Originally the office held many of the powers now vested in Lord-Lieutenants, High Court Judges, Magistrates, Coroners and Local Authorities.
The Shrievalty is the oldest secular office after the Crown and the area for which a Sheriff is appointed is usually called his/her "Bailiwick".
Appointed annually in April, the High Sheriff remains the Sovereign's representative in the county for matters relating to the judiciary and the maintenance of law and order.

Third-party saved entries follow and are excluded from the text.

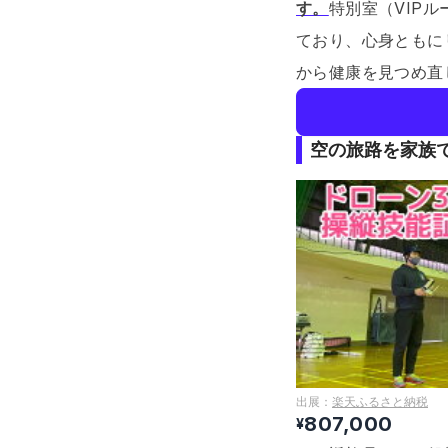
す。
特別室（VIP
ており、心身ともに
から健康を見つめ直
空の旅路を家族で
出展：
楽天ふるさと納税
807,000
¥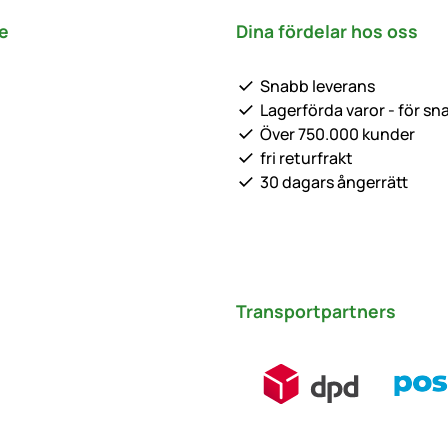
e
Dina fördelar hos oss
Snabb leverans
Lagerförda varor - för sn
Över 750.000 kunder
fri returfrakt
30 dagars ångerrätt
Transportpartners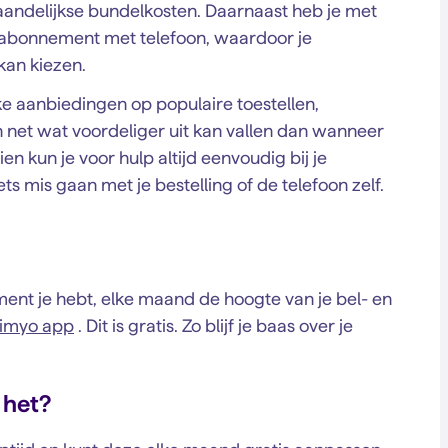
 maandelijkse bundelkosten. Daarnaast heb je met
 abonnement met telefoon, waardoor je
kan kiezen.
e aanbiedingen op populaire toestellen,
net wat voordeliger uit kan vallen dan wanneer
en kun je voor hulp altijd eenvoudig bij je
s mis gaan met je bestelling of de telefoon zelf.
ent je hebt, elke maand de hoogte van je bel- en
Simyo app
. Dit is gratis. Zo blijf je baas over je
 het?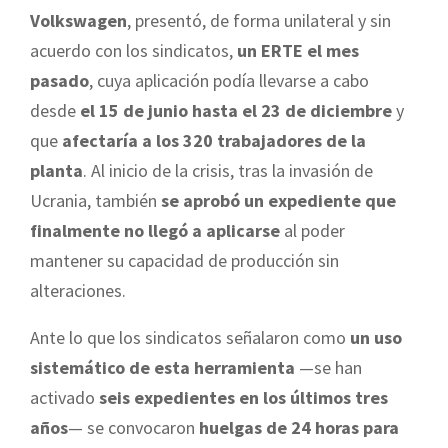
Volkswagen
, presentó, de forma unilateral y sin
acuerdo con los sindicatos,
un ERTE el mes
pasado
, cuya aplicación podía llevarse a cabo
desde
el 15 de junio hasta el 23 de diciembre
y
que
afectaría a los 320 trabajadores de la
planta
. Al inicio de la crisis, tras la invasión de
Ucrania, también
se aprobó un expediente que
finalmente no llegó a aplicarse
al poder
mantener su capacidad de producción sin
alteraciones.
Ante lo que los sindicatos señalaron como
un uso
sistemático de esta herramienta
—se han
activado
seis expedientes en los últimos tres
años
— se convocaron
huelgas de 24 horas para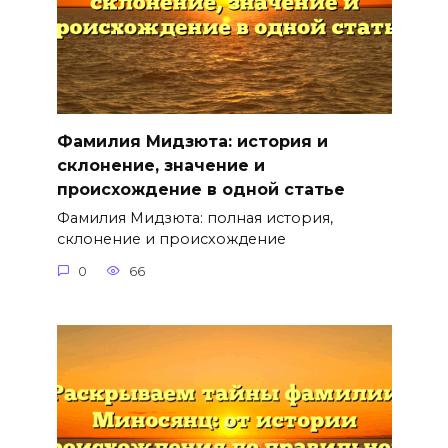
Фамилия Мидзюта: история и
склонение, значение и
происхождение в одной статье
Фамилия Мидзюта: полная история,
склонение и происхождение
0
66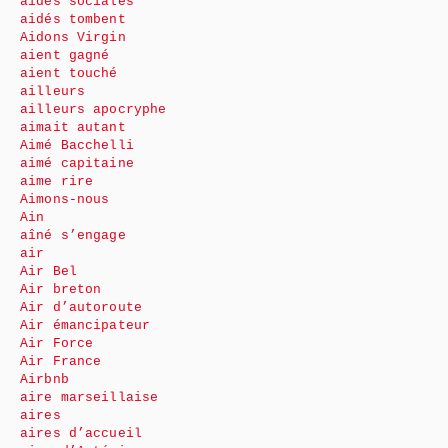
aides sociales
aidés tombent
Aidons Virgin
aient gagné
aient touché
ailleurs
ailleurs apocryphe
aimait autant
Aimé Bacchelli
aimé capitaine
aime rire
Aimons-nous
Ain
aîné s’engage
air
Air Bel
Air breton
Air d’autoroute
Air émancipateur
Air Force
Air France
Airbnb
aire marseillaise
aires
aires d’accueil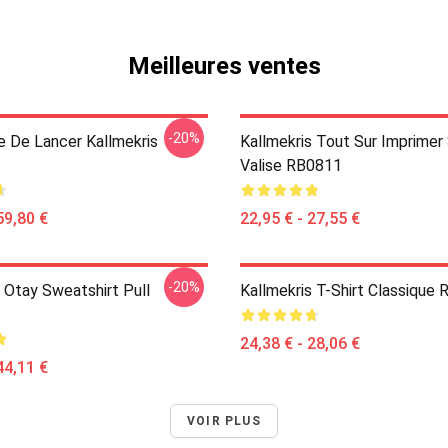
Meilleures ventes
-20%
e De Lancer Kallmekris
Kallmekris Tout Sur Imprimer
Valise RB0811
59,80 €
22,95 € - 27,55 €
-20%
 Otay Sweatshirt Pull
Kallmekris T-Shirt Classique
24,38 € - 28,06 €
44,11 €
VOIR PLUS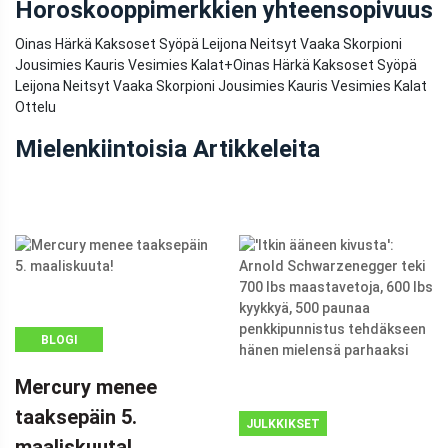
Horoskooppimerkkien yhteensopivuus
Oinas Härkä Kaksoset Syöpä Leijona Neitsyt Vaaka Skorpioni
Jousimies Kauris Vesimies Kalat
+
Oinas Härkä Kaksoset Syöpä
Leijona Neitsyt Vaaka Skorpioni Jousimies Kauris Vesimies Kalat
Ottelu
Mielenkiintoisia Artikkeleita
BLOGI
Mercury menee
taaksepäin 5.
JULKKIKSET
maaliskuuta!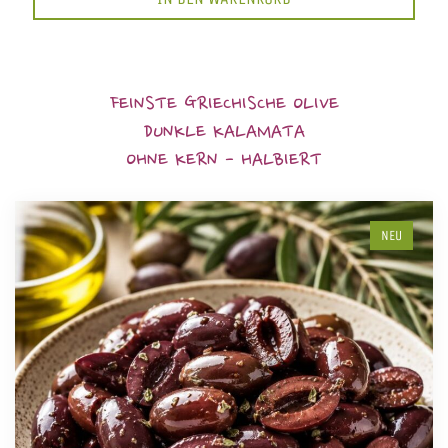
FEINSTE GRIECHISCHE OLIVE
DUNKLE KALAMATA
OHNE KERN - HALBIERT
NEU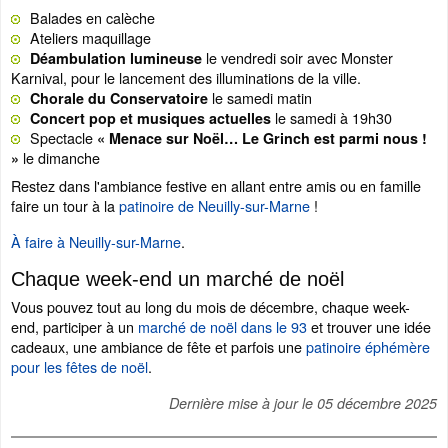
Balades en calèche
Ateliers maquillage
le vendredi soir avec Monster
Déambulation lumineuse
Karnival, pour le lancement des illuminations de la ville.
le samedi matin
Chorale du Conservatoire
le samedi à 19h30
Concert pop et musiques actuelles
Spectacle
« Menace sur Noël… Le Grinch est parmi nous !
le dimanche
»
Restez dans l'ambiance festive en allant entre amis ou en famille
faire un tour à la
patinoire de Neuilly-sur-Marne
!
À faire à Neuilly-sur-Marne
.
Chaque week-end un marché de noël
Vous pouvez tout au long du mois de décembre, chaque week-
end, participer à un
marché de noël dans le 93
et trouver une idée
cadeaux, une ambiance de fête et parfois une
patinoire éphémère
pour les fêtes de noël
.
Dernière mise à jour le
05 décembre 2025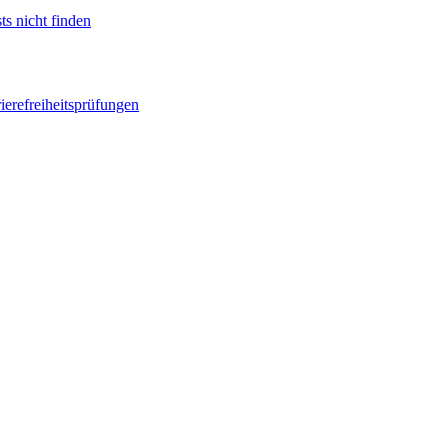
ts nicht finden
ierefreiheitsprüfungen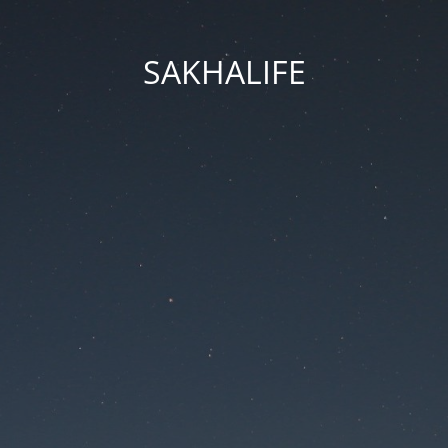
SAKHALIFE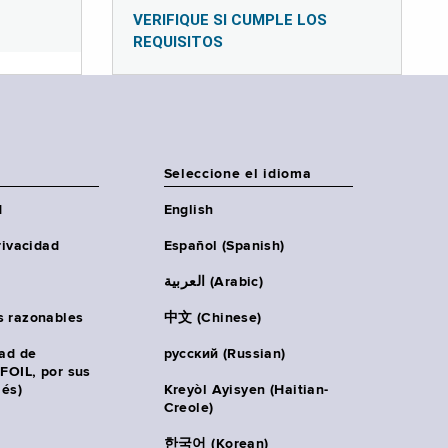
VERIFIQUE SI CUMPLE LOS
REQUISITOS
Seleccione el idioma
d
English
rivacidad
Español (Spanish)
العربية (Arabic)
s razonables
中文 (Chinese)
tad de
русский (Russian)
(FOIL, por sus
lés)
Kreyòl Ayisyen (Haitian-
Creole)
한국어 (Korean)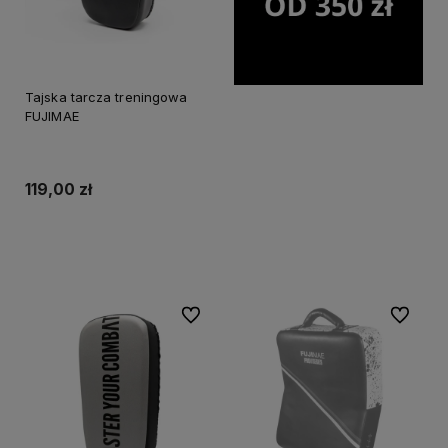
Tajska tarcza treningowa
FUJIMAE
119,00 zł
Do koszyka
Do ulubionych
Do ulubi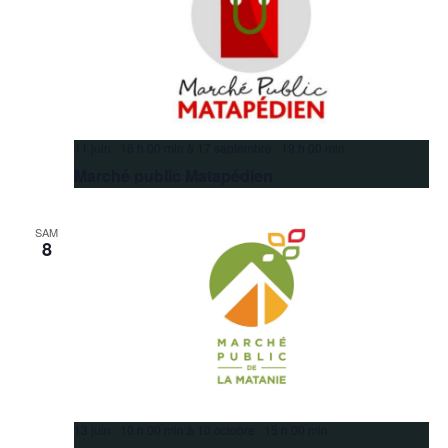
11 juin 16 h 00 min
à
17 septembre 19 h 00 min
Marché public Matapédien
SAM
8
13 juin 10 h 00 min
à
10 octobre 15 h 00 min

High Sheriffs are responsible for duties conferred by the Crown through warrant from the Privy Council, which can include:
- ensuring the well-being and protection of High Court Judges on circuit
- acting as Returning Officer for parliamentary elections in the county constituencies
- proclaiming the accession of a new Sovereign
- a number of other ceremonial functions
There is an annual nomination ceremony on 12 November in the Royal Courts of Justice when three names are put forward for the Office of High Sheriff in each county. Subsequently the selection of a new High Sheriff from these names is made at a meeting of the Privy Council by the Sovereign when, by ancient custom, the appointed name is "pricked" with a silver bodkin.
The High Sheriff for 2017-2018 is Mr Geoffrey Probert.